Wednesday, July 29, 2009

Verse 13: Aim for the Middle

Verse Thirteen
Winning can be just as bad as losing.
Confidence can mess you up
just as much as fear.

What does
"winning can be just as bad as losing" mean?

If you're down,
you might be able to get up.
But if you're up,
you can get knocked down real fast.
Don't worry about the score,
just do what you have to do.

What does
"confidence can mess you up
just as much as fear" mean?

Fear can keep you
from getting the job done,
but confidence
can get you in over your head.
Walk tall, but don't get cocky.

Know your limits,
and nothing can ever hold you back.
Deal with what you can.
The rest will follow.
~ Ron Hogan rendition ~
In many ways, this verse appears to be very paradoxical! It suggests that winning and losing plus confidence and lack of confidence are equally bad. This appears to go against all that we've learned in a society built upon competition.

However, as The Doubtful Taoist points out,
Verse 13 of the Tao Te Ching addresses the issue of being motivated by our fears and wants related to our social standing. It says that whether we are at the top of the social rung or at the bottom, we suffer from anxiety based on our position along that social ladder. If we’re at the bottom, we suffer from wanting to rise. If we’re at the top, we suffer from the fear of losing our position.
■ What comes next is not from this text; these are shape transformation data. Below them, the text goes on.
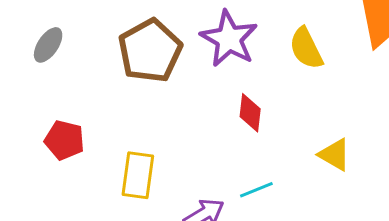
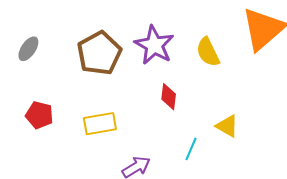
yellow rectangle: (138, 175) -> (100, 124), moved, turned 72
cyan line: (256, 190) -> (191, 149), moved, turned -45

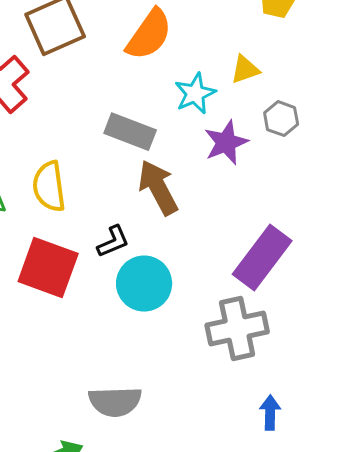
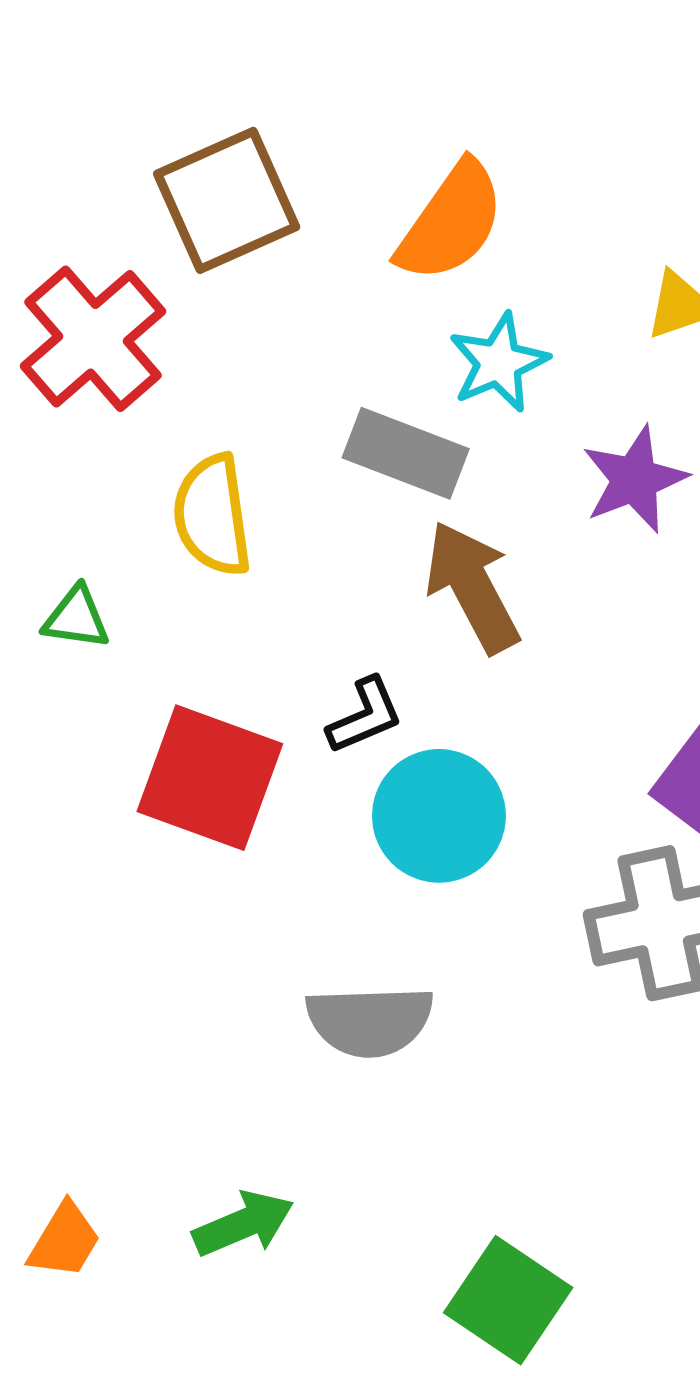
cyan star: (195, 94) -> (499, 363), moved
yellow semicircle: (49, 187) -> (212, 515), moved
gray semicircle: (115, 402) -> (370, 1021), moved

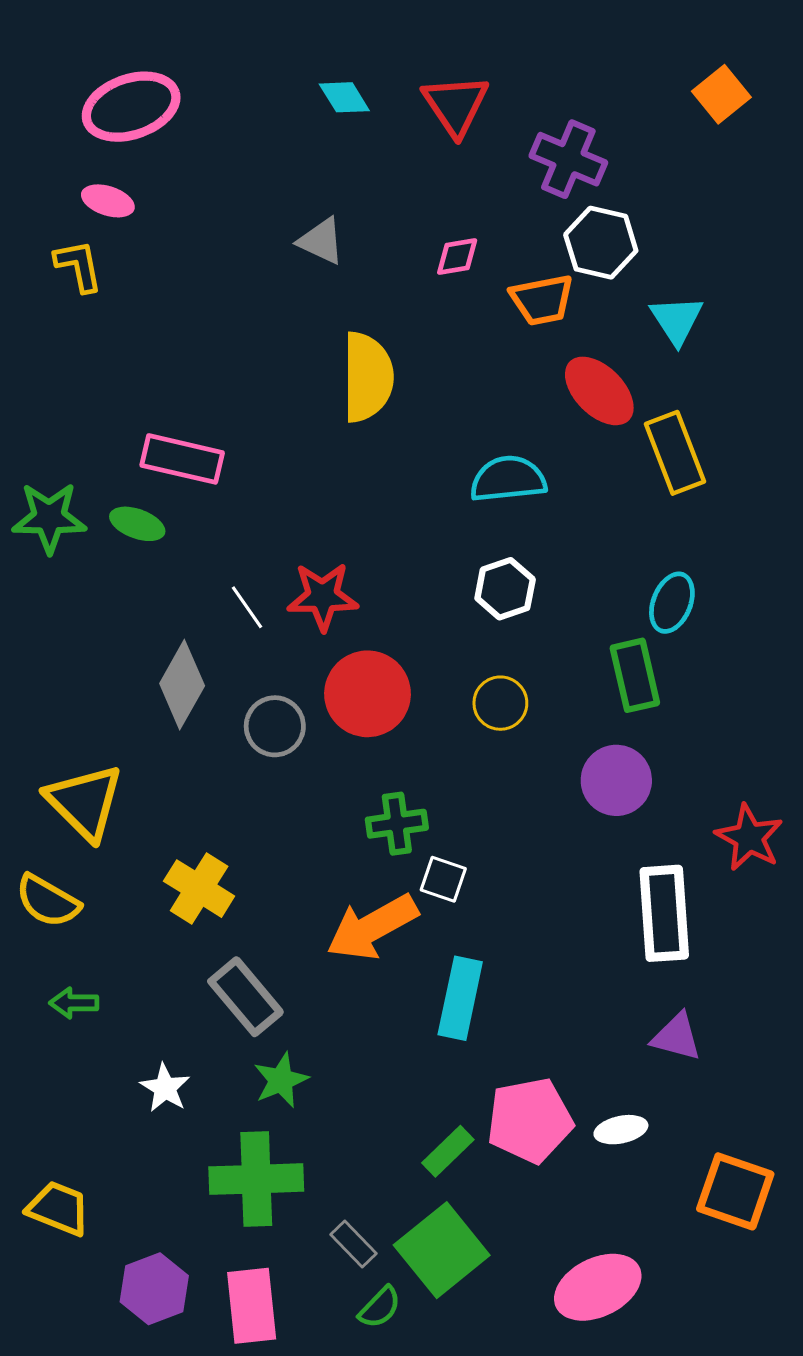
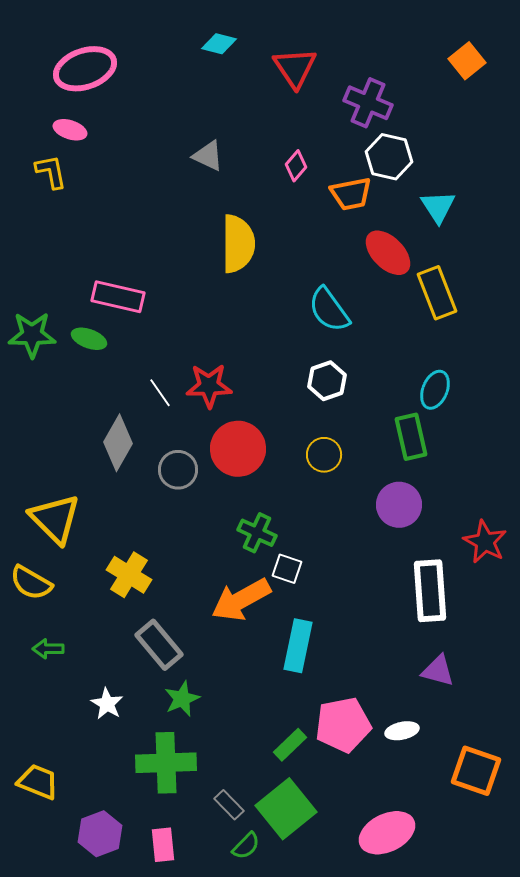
cyan diamond: (344, 97) -> (219, 44), moved, turned -44
pink diamond: (457, 257) -> (296, 166), turned -40
cyan semicircle: (508, 479) -> (329, 310), turned -120
green cross: (397, 824) -> (257, 533), turned 33
pink rectangle: (252, 1306) -> (163, 845), size x0.7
For many of us this is going on without our even realizing it. Others of us are keenly attentive of it. Either way, it’s to our advantage to step back and take stock of the situation so that we can minimize the power this kind of thinking has over us.
In essence, what Lao Tzu is warning us against is allowing our ego to reign supreme. When our ego is in the driver's seat, our lives are marked by extremes. We're always straining in one direction or the other and, when we strain toward something, it makes us unbalanced and generates stress.

However, when we aim for the middle ground between our penchant for extremes, we can stay centered and in balance.

Another point I'd like to draw out will be made easier to understand by quoting the last line of the Feng-English translation:
Love the world as your own self; then you can truly care for all things.
In some ways, this sounds very similar to the Biblical passage that urges us to treat others as we would want to be treated ourselves. However, in my mind's eye, it goes much further. While the Christian version focuses exclusively on other people, Lao Tzu does not make this distinction at all! The "world" covers everything!

For me, this goes a long way toward identifying the chief reason why the Christian world has been, for the most part, so blase toward environmental issues. When you only see connections with those of your kind, then everything else is treated like an unwanted step-child.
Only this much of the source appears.